これに阻止する為には北を攻撃する兵器が必要になりますが、我が国はこれまで専守防衛を国是として来たために敵地攻撃能力を持ち合わせていません。前回記事にした巡航ミサイルの保有を急ぐべきと思いますが、それだけでは不十分です。

Photo_2

ヘリコプター搭載型護衛艦の「いずも」にステルス戦闘機のF-35Bを搭載したところです。「いずも」は哨戒ヘリコプターが5機同時に離着艦できるように全長が248mと海上自衛隊で最大の護衛艦ですが、S/VTOL機のF-35Bの搭載が可能であると言われています。S/VTOL機と言うのは、垂直離着力をしたり、大変短い距離で離着陸できる能力を持った航空機のことです。今現在はF-35Bを導入する計画はありませんが、北朝鮮の挑発を考えた場合、抑止力としてF-35B及び搭載艦の配備が不可欠であると考えます。

F35b_hp

着陸態勢のF-35B。(出典:在日米国海兵隊HP)

F-35Bは対レーダーミサイルのAGM-88ハームを搭載できるので、相手のレーダー網を壊滅させることが可能です。いかにステルス機とは言え相手領土に接近した場合にはレーダーで捕捉される恐れがありますが、あらかじめ相手のレーダーを使用不能にしておけば、ステルスを利用して相手の懐深くを攻撃することが可能となります。逆に言えば、相手の攻撃を探知できないことになりますので、下手に相手を刺激する(ノドンで攻撃すること)ことは得策ではありません。従って相手の眼をつぶすことによって我が国の安全を確保することが可能になるのではないかと考える次第です。

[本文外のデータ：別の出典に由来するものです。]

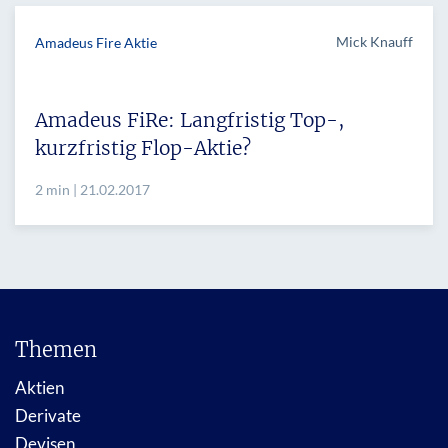
Mick Knauff
Amadeus Fire Aktie
Amadeus FiRe: Langfristig Top-,
kurzfristig Flop-Aktie?
2 min | 21.02.2017
Themen
Aktien
Derivate
Devisen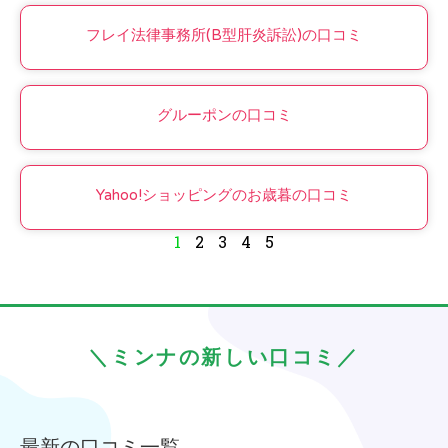
フレイ法律事務所(B型肝炎訴訟)の口コミ
グルーポンの口コミ
Yahoo!ショッピングのお歳暮の口コミ
1
2
3
4
5
＼ミンナの新しい口コミ／
最新の口コミ一覧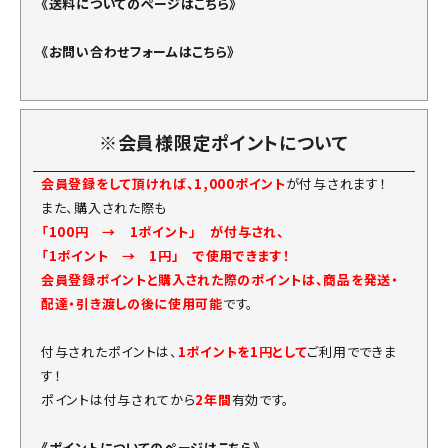
《送料についてのページはこちら》
《お問い合わせフォームはこちら》
※会員様限定ポイントについて
会員登録をして頂ければ、1,000ポイント
が付与されます！
また、購入された際も
「100円 → 1ポイント」 が付与され、
「1ポイント → 1円」 で使用できます！
会員登録ポイントと購入された際のポイントは、商品を発送・
配達・引き渡しの後に使用可能
です。
付与されたポイントは、
1ポイントを1円として
ご利用でできま
す！
ポイントは付与されてから
2年間
有効です。
《ポイントについてのページはこちら》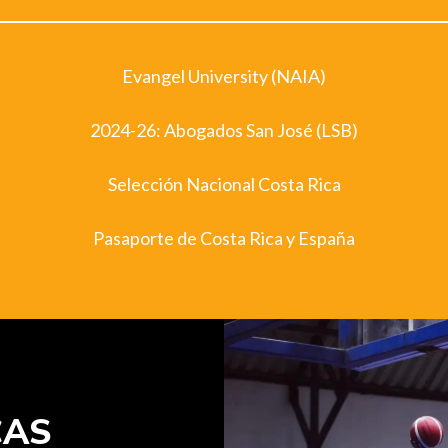
Evangel University (NAIA)
2024-26: Abogados San José (LSB)
Selección Nacional Costa Rica
Pasaporte de Costa Rica y España
CAS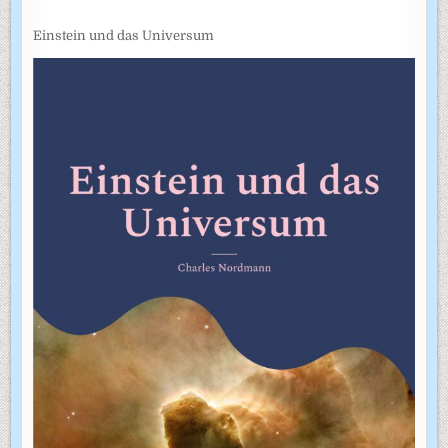
Einstein und das Universum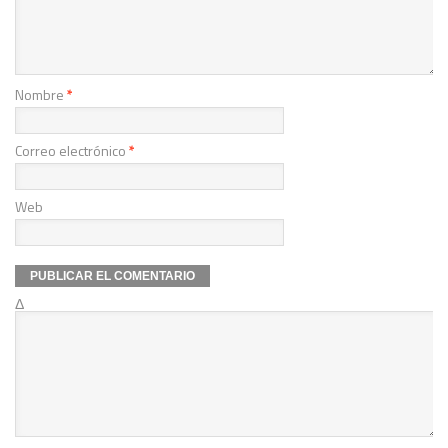
Nombre
*
Correo electrónico
*
Web
Δ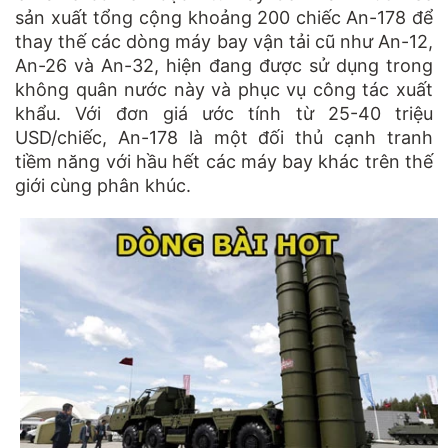
sản xuất tổng cộng khoảng 200 chiếc An-178 để
thay thế các dòng máy bay vận tải cũ như An-12,
An-26 và An-32, hiện đang được sử dụng trong
không quân nước này và phục vụ công tác xuất
khẩu. Với đơn giá ước tính từ 25-40 triệu
USD/chiếc, An-178 là một đối thủ cạnh tranh
tiềm năng với hầu hết các máy bay khác trên thế
giới cùng phân khúc.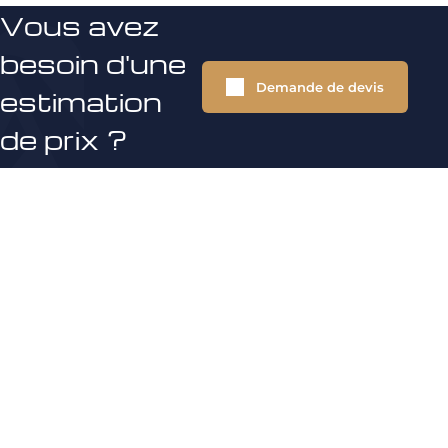
Vous avez
besoin d'une
Demande de devis
estimation
de prix ?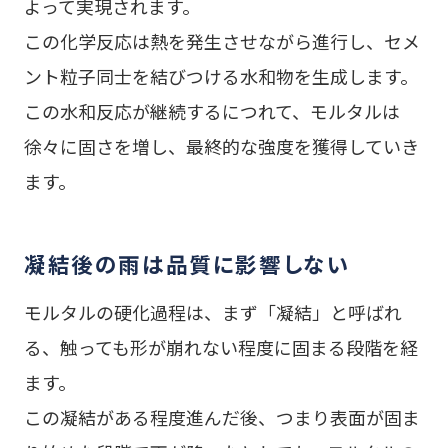
よって実現されます。
この化学反応は熱を発生させながら進行し、セメ
ント粒子同士を結びつける水和物を生成します。
この水和反応が継続するにつれて、モルタルは
徐々に固さを増し、最終的な強度を獲得していき
ます。
凝結後の雨は品質に影響しない
モルタルの硬化過程は、まず「凝結」と呼ばれ
る、触っても形が崩れない程度に固まる段階を経
ます。
この凝結がある程度進んだ後、つまり表面が固ま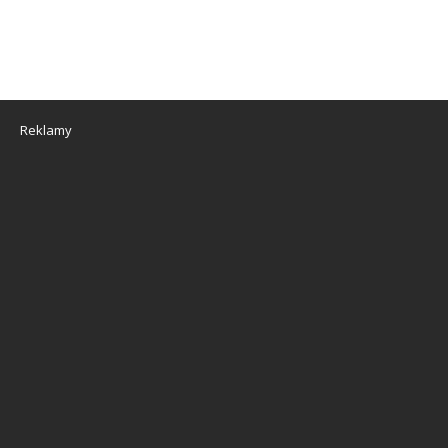
Reklamy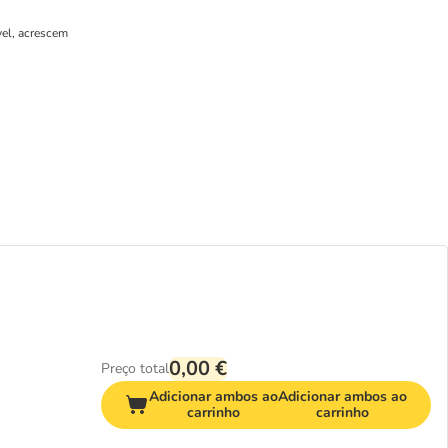
vel, acrescem
0,00 €
Preço total
Adicionar ambos ao
Adicionar ambos ao
carrinho
carrinho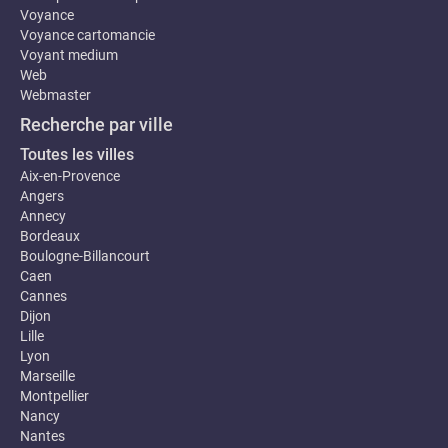
Voyance
Voyance cartomancie
Voyant medium
Web
Webmaster
Recherche par ville
Toutes les villes
Aix-en-Provence
Angers
Annecy
Bordeaux
Boulogne-Billancourt
Caen
Cannes
Dijon
Lille
Lyon
Marseille
Montpellier
Nancy
Nantes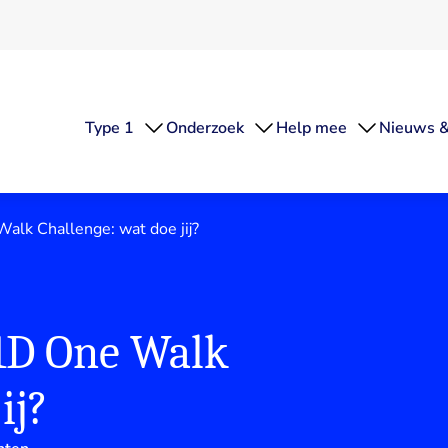
Type 1
Onderzoek
Help mee
Nieuws &
lk Challenge: wat doe jij?
1D One Walk
ij?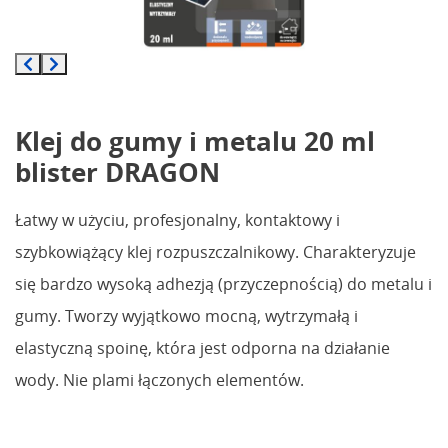
Klej do gumy i metalu 20 ml
blister DRAGON
Łatwy w użyciu, profesjonalny, kontaktowy i
szybkowiążący klej rozpuszczalnikowy. Charakteryzuje
się bardzo wysoką adhezją (przyczepnością) do metalu i
gumy. Tworzy wyjątkowo mocną, wytrzymałą i
elastyczną spoinę, która jest odporna na działanie
wody. Nie plami łączonych elementów.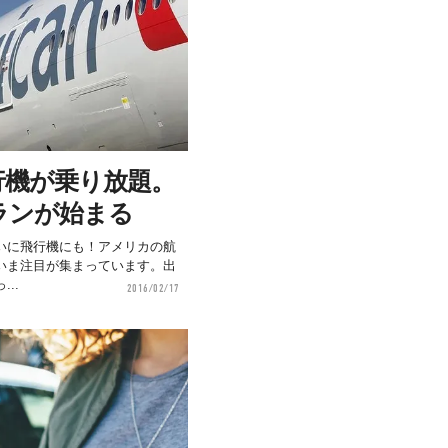
行機が乗り放題。
ランが始まる
いに飛行機にも！アメリカの航
いま注目が集まっています。出
..
2016/02/17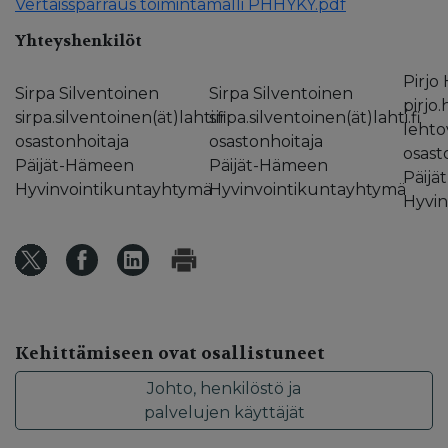
Vertaissparraus toimintamalli PHHYKY.pdf
Yhteyshenkilöt
Pirjo
Sirpa Silventoinen
Sirpa Silventoinen
pirjo
sirpa.silventoinen(ät)lahti.fi
sirpa.silventoinen(ät)lahti.fi
lehtov
osastonhoitaja
osastonhoitaja
osast
Päijät-Hämeen
Päijät-Hämeen
Päij
Hyvinvointikuntayhtymä
Hyvinvointikuntayhtymä
Hyvin
Kehittämiseen ovat osallistuneet
Johto, henkilöstö ja
palvelujen käyttäjät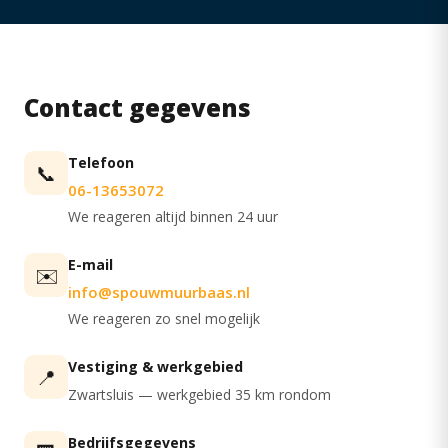
Contact gegevens
Telefoon
📞
06-13653072
We reageren altijd binnen 24 uur
E-mail
✉️
info@spouwmuurbaas.nl
We reageren zo snel mogelijk
Vestiging & werkgebied
📍
Zwartsluis — werkgebied 35 km rondom
Bedrijfsgegevens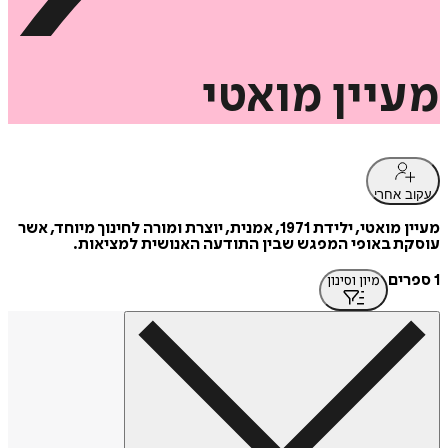
מעיין
מואטי
עקוב אחרי
מעיין מואטי, ילידת 1971, אמנית, יוצרת ומורה לחינוך מיוחד, אשר
עוסקת באופי המפגש שבין התודעה האנושית למציאות.
1 ספרים
מיון וסינון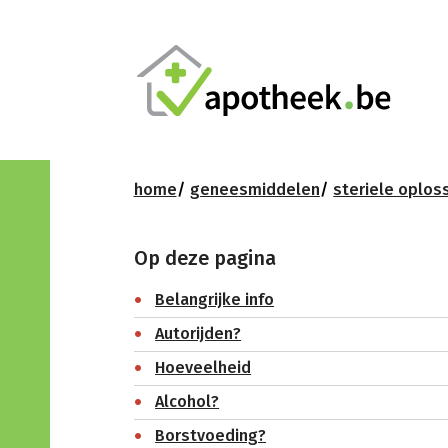
home
geneesmiddelen
steriele oplos
Op deze pagina
Belangrijke info
Autorijden?
Hoeveelheid
Alcohol?
Borstvoeding?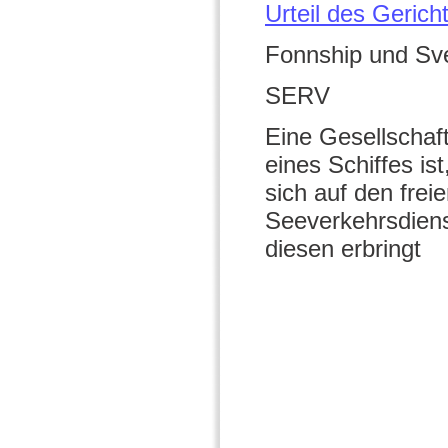
Urteil des Geric
Fonnship und Sve
SERV
Eine Gesellschaf
eines Schiffes is
sich auf den frei
Seeverkehrsdiens
diesen erbringt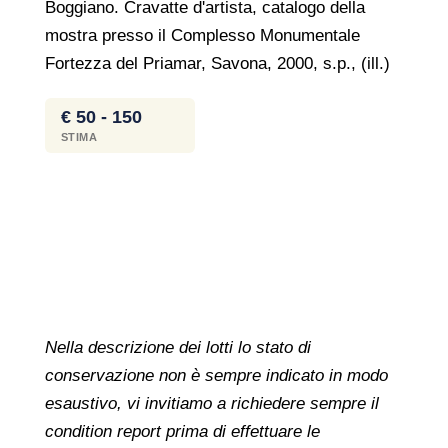
Boggiano. Cravatte d'artista, catalogo della
mostra presso il Complesso Monumentale
Fortezza del Priamar, Savona, 2000, s.p., (ill.)
€ 50 - 150
STIMA
Nella descrizione dei lotti lo stato di
conservazione non è sempre indicato in modo
esaustivo, vi invitiamo a richiedere sempre il
condition report prima di effettuare le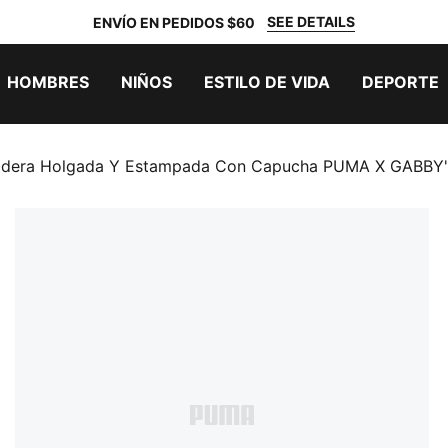
SEE DETAILS
ENVÍO EN PEDIDOS $60
HOMBRES
NIÑOS
ESTILO DE VIDA
DEPORTE
dera Holgada Y Estampada Con Capucha PUMA X GABBY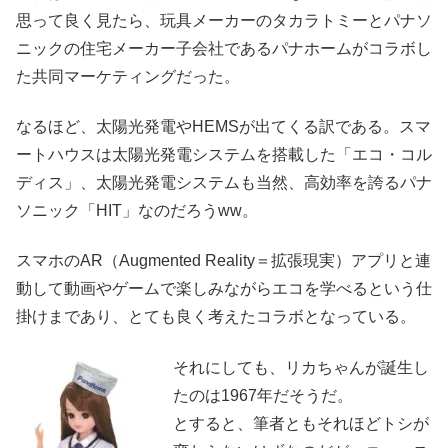
思って良く見たら、玩具メーカーのタカラトミーとパナソ
ニックの住宅メーカー子会社であるパナホームがコラボし
た共同マーケティングだった。
なるほど、太陽光発電やHEMSが出てくる訳である。スマ
ートハウスは太陽光発電システムを搭載した「エコ・コル
ディス」、太陽光発電システムも当然、高効率を誇るパナ
ソニック「HIT」なのだろうww。
スマホのAR（Augmented Reality＝拡張現実）アプリと連
動して動画やゲームで楽しみながらエコを学べるという仕
掛けまであり、とても良く考えたコラボとなっている。
それにしても、リカちゃんが誕生し
たのは1967年だそうだ。
とすると、筆者ともそれほどトシが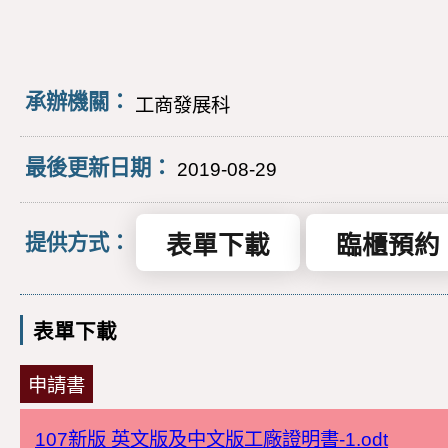
承辦機關：
工商發展科
最後更新日期：
2019-08-29
表單下載
臨櫃預約
提供方式：
表單下載
申請書
107新版 英文版及中文版工廠證明書-1.odt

弾道ミサイル防衛では、政府はSM-3の陸上配備型であるイージスアショアの導入を急ぐ方針であると伝えられていましたが、稲田前防衛大臣を巡るゴタゴタでそれどころでは無くなってしまった感がありますが、取敢えずは迎撃態勢を固めるのが先決なので、遅滞なく導入の手続きを進めてもらいたいものです。